Land application of treated municipal wastewater or reclaimed water on established forests is a cost-effective and environmentally friendly disposal alternative, particularly in the Inland Northwest, where tree growth is limited by soil water and nutrient availability. This collaborative research includes five water reuse facilities in northern Idaho that have been applying Class C reclaimed water on native coniferous forests for variable time periods up to several decades. Forest responses to treated wastewater application has been studied extensively in deciduous hardwood forests of eastern United States. However, literature on response of coniferous western forests is significantly lacking. With a multi-decadal time-scale, the chronosequence of facilities (5, 10, 20, 30 and 40 years of application) provides an opportunity to study forest productivity and soil responses to reclaimed water. To address the effect on productivity, we utilized dendrochronological methods to assess average annual increment in tree ring widths in western red cedar (Thuja plicata), Douglas fir (Pseudotsuga menziesii) and Ponderosa pine (Pinus ponderosa) across five plots in both control and wastewater management units at each facility.

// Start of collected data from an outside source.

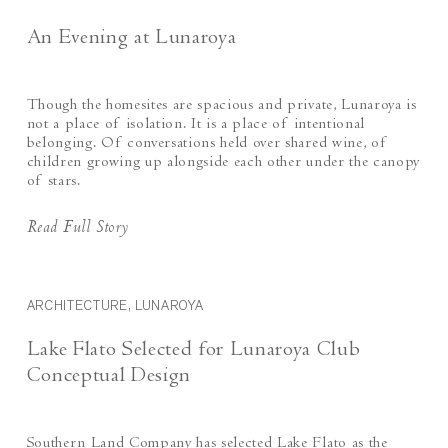
An Evening at Lunaroya
Though the homesites are spacious and private, Lunaroya is
not a place of isolation. It is a place of intentional
belonging. Of conversations held over shared wine, of
children growing up alongside each other under the canopy
of stars.
Read Full Story
ARCHITECTURE, LUNAROYA
Lake Flato Selected for Lunaroya Club
Conceptual Design
Southern Land Company has selected Lake Flato as the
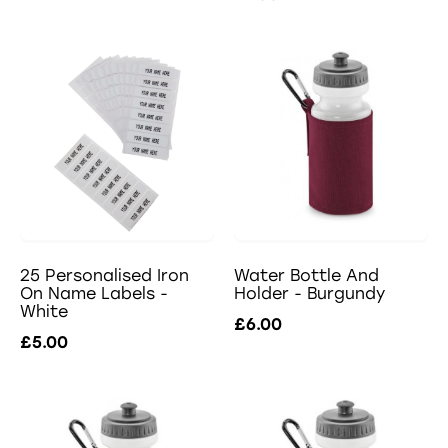
25 Personalised Iron
Water Bottle And
On Name Labels -
Holder - Burgundy
White
£6.00
£5.00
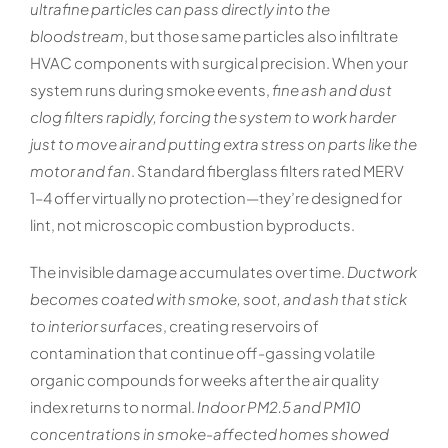
ultrafine particles can pass directly into the
bloodstream
, but those same particles also infiltrate
HVAC components with surgical precision. When your
system runs during smoke events,
fine ash and dust
clog filters rapidly, forcing the system to work harder
just to move air and putting extra stress on parts like the
motor and fan
. Standard fiberglass filters rated MERV
1–4 offer virtually no protection—they’re designed for
lint, not microscopic combustion byproducts.
The invisible damage accumulates over time.
Ductwork
becomes coated with smoke, soot, and ash that stick
to interior surfaces
, creating reservoirs of
contamination that continue off-gassing volatile
organic compounds for weeks after the air quality
index returns to normal.
Indoor PM2.5 and PM10
concentrations in smoke-affected homes showed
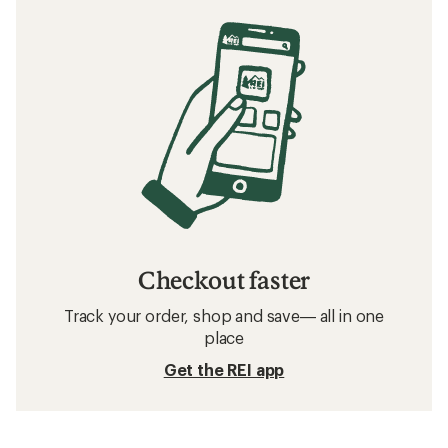
Checkout faster
Track your order, shop and save— all in one
place
Get the REI app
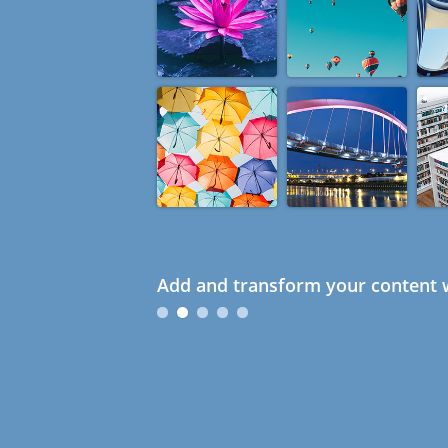
Add and transform your content w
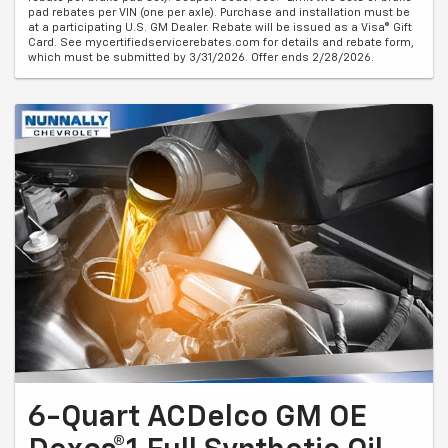
pad rebates per VIN (one per axle). Purchase and installation must be
at a participating U.S. GM Dealer. Rebate will be issued as a Visa® Gift
Card. See mycertifiedservicerebates.com for details and rebate form,
which must be submitted by 3/31/2026. Offer ends 2/28/2026.
6-Quart ACDelco GM OE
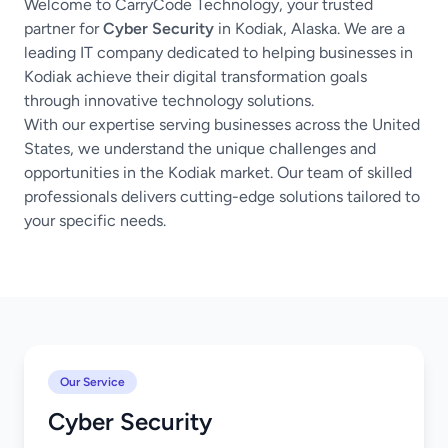
Welcome to CarryCode Technology, your trusted
partner for
Cyber Security
in Kodiak, Alaska. We are a
leading IT company dedicated to helping businesses in
Kodiak achieve their digital transformation goals
through innovative technology solutions.
With our expertise serving businesses across the United
States, we understand the unique challenges and
opportunities in the Kodiak market. Our team of skilled
professionals delivers cutting-edge solutions tailored to
your specific needs.
Our Service
Cyber Security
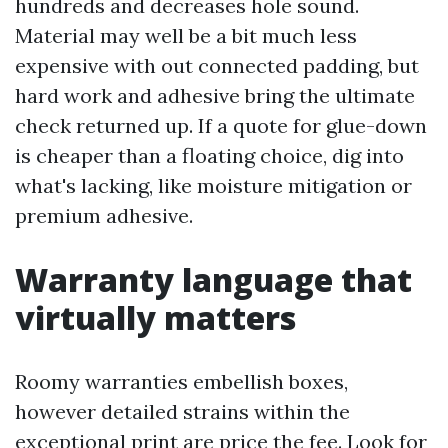
hundreds and decreases hole sound.
Material may well be a bit much less
expensive with out connected padding, but
hard work and adhesive bring the ultimate
check returned up. If a quote for glue-down
is cheaper than a floating choice, dig into
what's lacking, like moisture mitigation or
premium adhesive.
Warranty language that
virtually matters
Roomy warranties embellish boxes,
however detailed strains within the
exceptional print are price the fee. Look for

Trees from each diameter class for each species were randomly selected, cored, prepared and analyzed using WinDENRO for annual growth responses. Approximately 800 trees were cored.
Results/Conclusions
Analysis of preliminary cores from two of the five sites indicated a significant effect (p<0.05) of reclaimed water on average annual increment in growth rings. Significant interaction was observed between treatment in effect with respect to tree species and was most significant for western red cedar. Tukey’s pairwise contrasts also showed that western red cedar is more responsive to reclaimed water application. Knowledge of maximum productivity potential and corresponding soil responses will lead to improved forest management and cultural practices. The study also presents an important opportunity to link greater forest production with improved water quality. Nutrient saturation and leaching have been attributed to prolonged land-application of reclaimed water and chronic nitrogen amendment. Nutrient loss through leaching occurs when nutrient absorption capacity of forests is exceeded. Thus, it is essential to ensure that the land-application forest systems do not eventually become nutrient saturated and start leaching into groundwater sources and surface waters. Understanding long-term capacity of forests to accumulate biomass and filtering nutrients will allow water reuse facility managers to formulate sound forest management strategies to prevent nutrient contamination and consequent environmental degradation, while presenting possibilities of generating revenue through timber production.